Configuring the Archiving and Clearing Mechanism for MapReduce Task Logs

Scenario

Job and task logs are generated during execution of a MapReduce application.

  • Job logs are generated by the MRApplicationMaster, which record details about the start and running time of jobs and each task, Counter value, and other information. After being analyzed by HistoryServer, the job logs are used to view job execution details.
  • A task log records the log information generated by each task running in a container. By default, task logs are stored only on the local disk of each NodeManager. After the log aggregation function is enabled, the NodeManager merges local task logs and writes them into HDFS after job execution completes.

The job logs and task logs of the MapReduce are stored on HDFS (when the log aggregation function is enabled).
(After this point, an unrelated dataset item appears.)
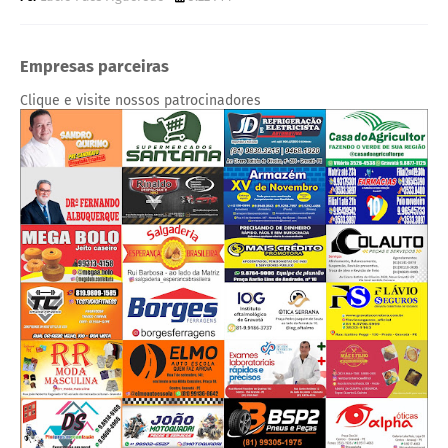
Empresas parceiras
Clique e visite nossos patrocinadores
If the mechanism for periodically archiving and deleting log files is not configured for a cluster with a large number of computation tasks, the log files will occupy large memory space of HDFS and increase the cluster load.

Log archive is implemented by Hadoop Archives. The number (number of Map tasks) of concurrent archiving tasks started by the Hadoop Archives is related to the total size of log files to be archived. The formula is as follows: Number of concurrent archive tasks = Total size of log files to be archived/Size of archive files.

Configuration

Go to the All Configurations page of the MapReduce service. For details, see Modifying Cluster Service Configuration Parameters.
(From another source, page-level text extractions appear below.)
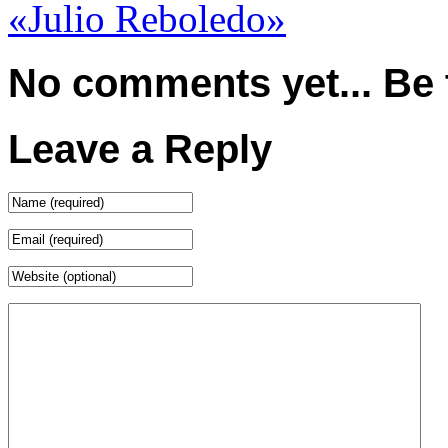
«Julio Reboledo»
No comments yet... Be th
Leave a Reply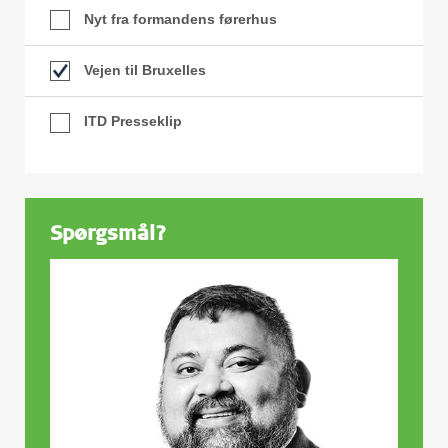
Nyt fra formandens førerhus
Vejen til Bruxelles
ITD Presseklip
Spørgsmål?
Enter the parameter name in the search box, change the parameter value, and save the configuration. On the Dashboard tab page of the Mapreduce service, choose More > Synchronize Configuration. After the synchronization is complete, restart the Mapreduce service.

  • Job log parameters:
    Table 1 Parameter description

    Parameter

    Description

    Default Value

    mapreduce.jobhistory.cleaner.enable

    Whether to enable the job log file deletion function.

    true

    mapreduce.jobhistory.cleaner.interval-ms

    Period for starting a log file cleanup. Only log files whose retention period is longer than the time specified by mapreduce.jobhistory.max-age-ms can be deleted.

    86,400,000 ms (1 day)

    mapreduce.jobhistory.max-age-ms

    Log files whose retention period is longer than the retention period in milliseconds specified by this parameter will be deleted.

    1,296,000,000 ms (15 days)

  • Task log parameters:
    Table 2 Parameter description

    Parameter

    Description

    Default Value

    yarn.log-aggregation.archive.files.minimum

    Indicates the minimum number of archived MapReduce job log files. The archiving task starts when the number of files in the yarn.nodemanager.remote-app-log-dir folder is greater than or equal to the value of this parameter.
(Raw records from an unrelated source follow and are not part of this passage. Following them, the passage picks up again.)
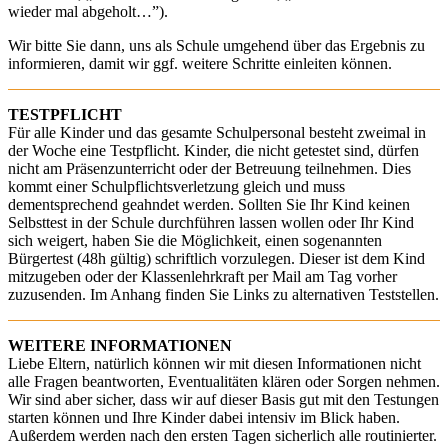
wieder mal abgeholt…”).
Wir bitte Sie dann, uns als Schule umgehend über das Ergebnis zu
informieren, damit wir ggf. weitere Schritte einleiten können.
TESTPFLICHT
Für alle Kinder und das gesamte Schulpersonal besteht zweimal in
der Woche eine Testpflicht. Kinder, die nicht getestet sind, dürfen
nicht am Präsenzunterricht oder der Betreuung teilnehmen. Dies
kommt einer Schulpflichtsverletzung gleich und muss
dementsprechend geahndet werden. Sollten Sie Ihr Kind keinen
Selbsttest in der Schule durchführen lassen wollen oder Ihr Kind
sich weigert, haben Sie die Möglichkeit, einen sogenannten
Bürgertest (48h gültig) schriftlich vorzulegen. Dieser ist dem Kind
mitzugeben oder der Klassenlehrkraft per Mail am Tag vorher
zuzusenden. Im Anhang finden Sie Links zu alternativen Teststellen.
WEITERE INFORMATIONEN
Liebe Eltern, natürlich können wir mit diesen Informationen nicht
alle Fragen beantworten, Eventualitäten klären oder Sorgen nehmen.
Wir sind aber sicher, dass wir auf dieser Basis gut mit den Testungen
starten können und Ihre Kinder dabei intensiv im Blick haben.
Außerdem werden nach den ersten Tagen sicherlich alle routinierter.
    This parameter applies to MRS 3.x.

    5,000

    yarn.log-aggregation.archive-check-interval-seconds

    Indicates the MapReduce job log archiving interval, in seconds. Log files are archived only when the number of log files reaches the value of yarn.log-aggregation.archive.files.minimum. The archiving function is disabled when the period is set to 0 or -1.

    This parameter applies to MRS 3.x.

    -1

    yarn.log-aggregation.retain-seconds

    Indicates the retention period on HDFS for archiving the MapReduce job logs. The value -1 indicates that log files are stored permanently.

    1,296,000

    yarn.log-aggregation.retain-check-interval-seconds

    Indicates the check period (in seconds) of the MapReduce job log deletion task. If this parameter is set to -1, the check period is one tenth of the log retention period.

    86400

    If task logs occupy too much HDFS storage space, modify the mapreduce.jobhistory.max-age-ms and yarn.log-aggregation.retain-check-interval-seconds configuration items to control the storage duration of task logs.